Затем, по мере того как автопортрет выступал из утренней полутьмы, эти мысли рассеивались, словно туман на солнце. Рембрандт вставал с постели и босой, полуголый шел к мольберту посмотреть, не утратило ли свою силу то, что он сделал вчера и что подсохло за ночь. И если обнаруживался какой-нибудь промах, художник тут же принимался его исправлять, даже не промыв слипающихся глаз и не прополоскав рот после сна.

Хотя, начиная день, Рембрандт никогда не знал, кто придет к нему — Хендрикье или Титус: когда Корнелия слишком капризничала, мать не решалась оставлять ее на попечении мальчика, он каким-то шестым чувством угадывал, как пройдет вечер — будет ли время нескончаемо тянуться из-за чувства отцовского долга или мгновенно пролетит благодаря любви. Однако как-то раз, в середине июля, этот инстинкт обманул его: он был уверен, что вечером к нему придет Хендрикье. Но вместо Хендрикье пришел Титус и пришел позже, чем обычно: часы уже пробили девять, и нетерпение Рембрандта достигло предела.

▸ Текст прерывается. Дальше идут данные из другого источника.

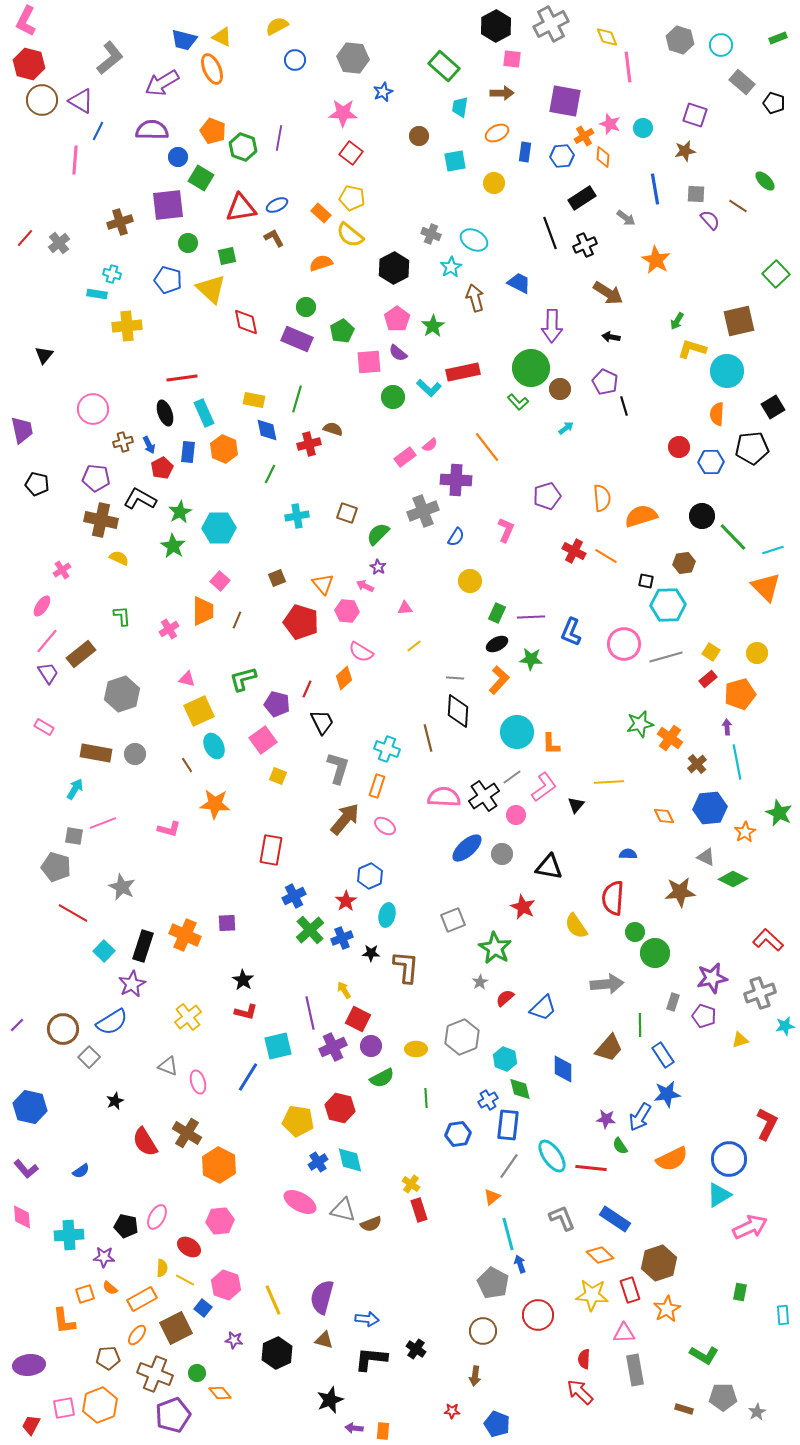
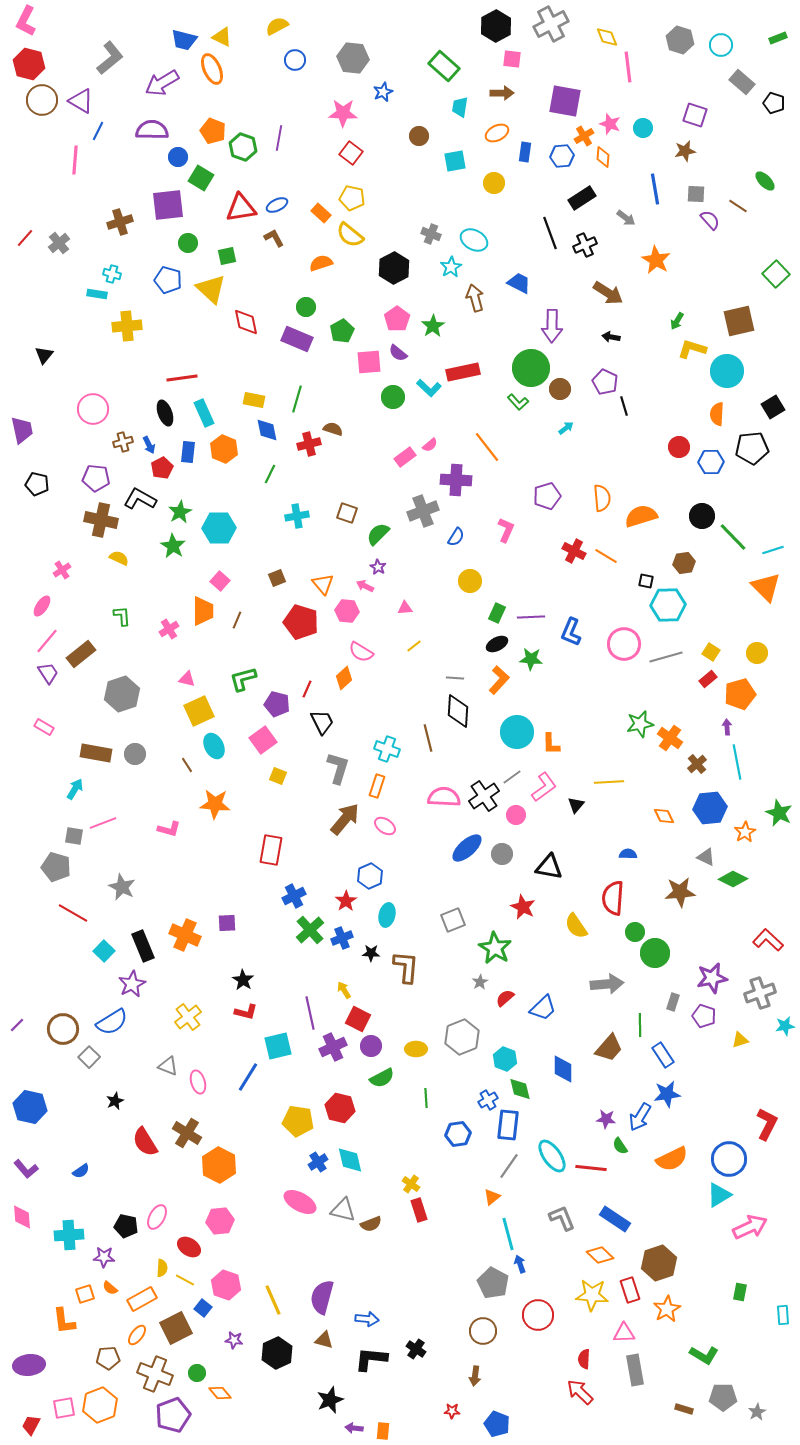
black rectangle at (143, 946): rotated 40 degrees counterclockwise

На мальчике был плащ — довольно странный наряд в такую погоду. Усталый вид Титуса доказывал, что он нес в правой руке что-то тяжелое и плащ надел для того, чтобы скрыть свою ношу.

— Прости, что я так поздно, отец, — начал он, все еще запыхавшись, — но я принес тебе нечто вроде подарка. Мне пришлось дожидаться темноты, чтобы взять его. Корнелия немножко раскапризничалась, но Хендрикье просила передать, что завтра обязательно будет. И еще она велела тебе кланяться.

— Ну, что же ты мне принес? — проворчал художник, потому что неожиданно взволновался и почувствовал нежность к сыну.

— Сейчас покажу, а пока что закрой глаза: сюрприз так сюрприз. Я все разложу на кровати.

Подделываясь под веселую таинственность мальчика, Рембрандт закрыл глаза, отошел в угол и стоял там, как играющий в прятки ребенок, пока не услышал за спиной молодой голос:

— Ну вот! Все готово.

Художник повернулся и взглянул на постель. В слабом свете лампы поблескивало десять медных досок, красиво разложенных на дешевом покрывале. Сердце Рембрандта бешено заколотилось: доски были не новые, а уже изъеденные кислотой. Его доски! «Христос, проповедующий хромым и слепым», «Молящийся Давид», «Моление в саду Гефсиманском», «Добрый самарянин», два пейзажа — самые лучшие, портрет Саскии, «Бегство в Египет» и большое, тщательно разработанное «Снятие со креста» — все они лежали здесь, и это было совершенно невероятно: ведь власти распорядились оставить эти доски, равно как семьдесят с лишним картин, в темной могиле дома на Бреестрат, отныне запретного для художника. Это было все равно что воскрешение из мертвых.